The main danger is working too much! Being married to your screen all the time; I even found myself checking my emails on a Sunday afternoon when the kids were watching a movie. This danger means there is a propensity not to move. That first week of WFH I was glued to my seat, had coffee at my desk, lunch at my desk, even did the home schooling while keeping an eye on emails – and that is not fair on the kids or my clients. My advice is to physically break yourself away from your desk. If you need, set yourself an alarm so you make sure you get up and move away. If you have children, have a ‘school bell’ to coincide with your children’s school break times. Taking a break with your family will be a sanity check throughout the day. Rather than mulling over a point of law, why don’t you mediate a disagreement between the children or kick the ball about in the garden?

The polar opposite is also extremely dangerous. Some people need that office environment to function. So, get into a productive FRAME OF MIND for work. Get up on time! Get out of your pyjamas! Ok, you do not need to be suited but don’t be in your dressing gown. Designate a particular part of your home to be your new office; whether that’s the breakfast bar, dinner table, the study or your gazebo. This gives you the opportunity to consciously pack up from work at the end of the day, which is important when you are living in your workspace and working in your living space. Trust me, you need that separation. Otherwise you will not ‘switch off’ and your family will not thank you for it.

WFH and home schooling has of course been a challenge for every working parent. Two working parents can be difficult and you will need a rota. There may be times when both parents are on calls for example and the children are left ignored. There is no perfect solution other than have a plan but be flexible, communicate, manage interruptions proactively (not reactively), make up for the lost time by doing something super fun once you BREAK AWAY FROM YOUR SCREEN for the day. Also remember, this is not easy for your children so please empathise with them and ask them how they are feeling.


Fortunately, everyone is allowed out once a day for some exercise.  With gyms, leisure centres, and sports clubs being closed it is essential to try and find an alternative way to exercise. My rationed activity hour outside has mostly been spent going for runs, walks or bike rides around my neighbourhood with the family. Get out for your one hour’s sensible EXERCISE maintaining social distancing. For inside workouts we are fortunate that with the use of smart phones and apps, and Joe Wicks, it now couldn’t be easier to follow a fitness program from the comfort of your home. 

It is not just physical health that matters at a time like this. Looking after your mental health is crucial during a period of enforced isolation. So, make sure you exercise, sleep well, laugh, communicate, listen, and do as many ‘normal’ things as you can. I have been lucky to spend plenty of time in the garden with the family barbecuing.

Thankfully, all of our communication channels remain open and I have not yet had to resort to speaking to the paintings for conversation.  Make sure and take time every day to CHECK IN WITH FRIENDS AND FAMILY via telephone, Zoom, drone, or pigeon carrier, if you feel like easing the burden on Royal Mail. We have even had Zoom drinks, Zoom quiz nights, and a Zoom birthday celebration. For a society habituated to smartphones and tablets, it’s never been easier to stay in touch with loved ones, so although it may feel at that we have never been more separated, the truth is we have never been closer. 

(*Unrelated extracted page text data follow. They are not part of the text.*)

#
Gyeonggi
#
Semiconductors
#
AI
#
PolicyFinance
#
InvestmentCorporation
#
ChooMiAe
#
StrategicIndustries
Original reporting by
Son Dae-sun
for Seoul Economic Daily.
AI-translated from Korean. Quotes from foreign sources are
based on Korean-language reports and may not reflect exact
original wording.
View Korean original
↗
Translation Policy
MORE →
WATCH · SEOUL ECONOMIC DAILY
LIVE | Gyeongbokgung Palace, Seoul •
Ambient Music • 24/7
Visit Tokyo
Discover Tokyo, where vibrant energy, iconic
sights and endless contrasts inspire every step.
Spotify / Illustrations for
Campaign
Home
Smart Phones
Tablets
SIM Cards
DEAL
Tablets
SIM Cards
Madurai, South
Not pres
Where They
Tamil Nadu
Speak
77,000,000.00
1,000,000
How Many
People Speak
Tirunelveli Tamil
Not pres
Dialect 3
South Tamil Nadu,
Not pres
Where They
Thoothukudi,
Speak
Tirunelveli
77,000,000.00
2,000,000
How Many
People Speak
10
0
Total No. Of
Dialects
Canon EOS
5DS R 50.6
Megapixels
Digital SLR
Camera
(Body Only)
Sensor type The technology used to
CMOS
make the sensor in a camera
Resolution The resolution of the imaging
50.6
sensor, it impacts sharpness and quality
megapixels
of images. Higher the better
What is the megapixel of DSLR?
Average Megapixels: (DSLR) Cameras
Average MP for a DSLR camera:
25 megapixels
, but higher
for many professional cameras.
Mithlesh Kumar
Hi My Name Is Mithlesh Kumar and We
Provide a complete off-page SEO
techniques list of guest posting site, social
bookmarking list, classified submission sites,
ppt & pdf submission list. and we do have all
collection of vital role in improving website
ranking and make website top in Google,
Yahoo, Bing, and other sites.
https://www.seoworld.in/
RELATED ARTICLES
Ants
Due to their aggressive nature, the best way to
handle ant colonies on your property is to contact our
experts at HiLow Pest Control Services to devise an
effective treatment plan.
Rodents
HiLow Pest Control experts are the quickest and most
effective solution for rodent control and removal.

My final piece of advice is to stay positive. There is negative news, fake news, conspiracy theories, and sad news all around us. However, we are in this together and the key to getting through this is to stay POSITIVE and EMBRACE the situation. My ‘glass is half full’ thought is that I will never again be able to amalgamate the two most important things in my life like this: my family and my work. And I am going to make the most of it!

I would like to think that once things return to normal, we can look back and think of all the things we achieved – working remotely is not to be feared but embraced; using technology more fully than ever before; and the team spirit with everyone pulling together during difficult times. I would also like to think many of us will come out of this more adaptable and having grown rather than come out scared.

Most importantly I firmly believe that this experience has HUMANISED us all.